Знамя русское шумит,
Над горами, над долами
Правда русская летит.
С нами все, кто верит в Бога,
С нами Русская земля,
Мы пробьем себе дорогу
К стенам древнего Кремля.
Крепче бей, наш русский молот,
И рази, как Божий гром…
Пусть падет во прах расколот
Сатанинский совнарком.
Поднимайтесь, братья, с нами.
Знамя русское шумит,
Над горами, над долами
Правда русская летит…»
Похолодало. Ночью стал минус. Батарея была поломана – среди треснувших шпал не журчала вода. Обогреватель, сияя в ночи накаленными красными полосами, грел только себя. Обои теперь не отклеивались – они примерзали к стенам.
Приходилось долго ворочаться и дышать, лежа в свитере, согревая постель, а потом спать под тремя одеялами. Обнимая сырую подушку, Гортов представлял, что обнимает соседку, теплую Софью, с ее русской бревенчатой красотой, с ее мясными руками, среди которых можно было б сладко сопеть до утра. В фантазии Гортова Софья почему-то лежала в старушечьей ночной рубашке, отвернувшись к нему спиной. Ее медовые волосы лезли в рот, и он сплевывал эти волосы, но все-таки это было приятно.
Он просыпался от холода и прислушивался к ночи – было слышно, как за стеной всем своим ледяным нутром сопела соседка-бабушка.
Следующий день был выходным днем. Тучи висели низко, и влага стекала с них как с невыжатой тряпки. Сморкались деревья в лужи, и шумно плескалась грязь. Вай-фай работал.
Гортов проверил почту. Видимо, его адрес попала в список служебных почт, и вот уже кто-то слал ему приглашение на православную дискотеку и на круглый стол «Педерастия и шпионаж в России».
Писала и мама. Мама прислала картинку с лучезарно улыбчивыми детишками, роющимися в песке, и подписью: «Будь счастлив в этот миг! Этот миг и есть твоя жизнь».
Еще было письмо от сестры. Сестра училась в хай-скул в Америке. Летом она объехала половину штатов. «Что тебе больше всего запомнилось?», – спросил Гортов в предыдущем письме.
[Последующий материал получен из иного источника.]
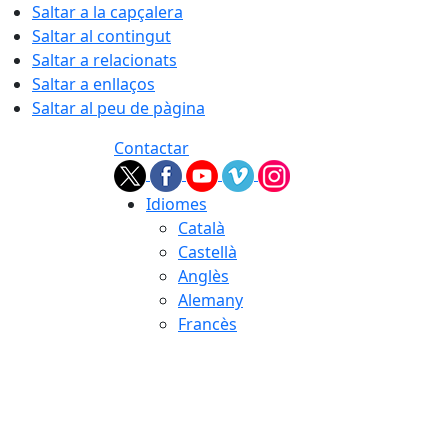
Saltar a la capçalera
Saltar al contingut
Saltar a relacionats
Saltar a enllaços
Saltar al peu de pàgina
Contactar
Idiomes
Català
Castellà
Anglès
Alemany
Francès
06.08.2026 | 06:18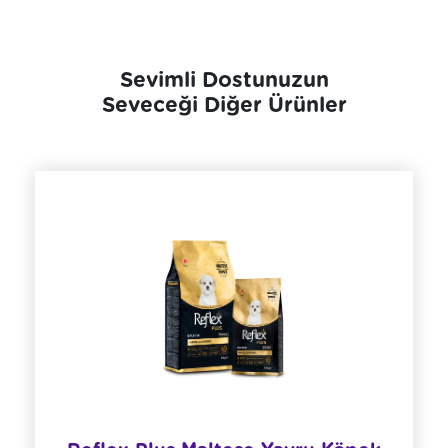
Sevimli Dostunuzun
Seveceği Diğer Ürünler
Сестра ответила, что больше всего ей запомнилось, как в одном супермаркете огромная негритянка – груда шевелящейся плоти – пукнула так, что задрожали все стекла. «Впечатляет», – написал ей теперь Гортов.
Были и другие письма, из старой жизни, и Гортов открыл одно из них, и стал читать, но почувствовал, что опять начинает болеть голова, и кожа чешется от аллергии.
Гортов лег на тахту. Попытался читать книгу, но накатывал сон, пытался спать – снов не было. Зато Гортов заметил, что если положить под голову две подушки, то лежа можно увидеть в окне крест на куполе.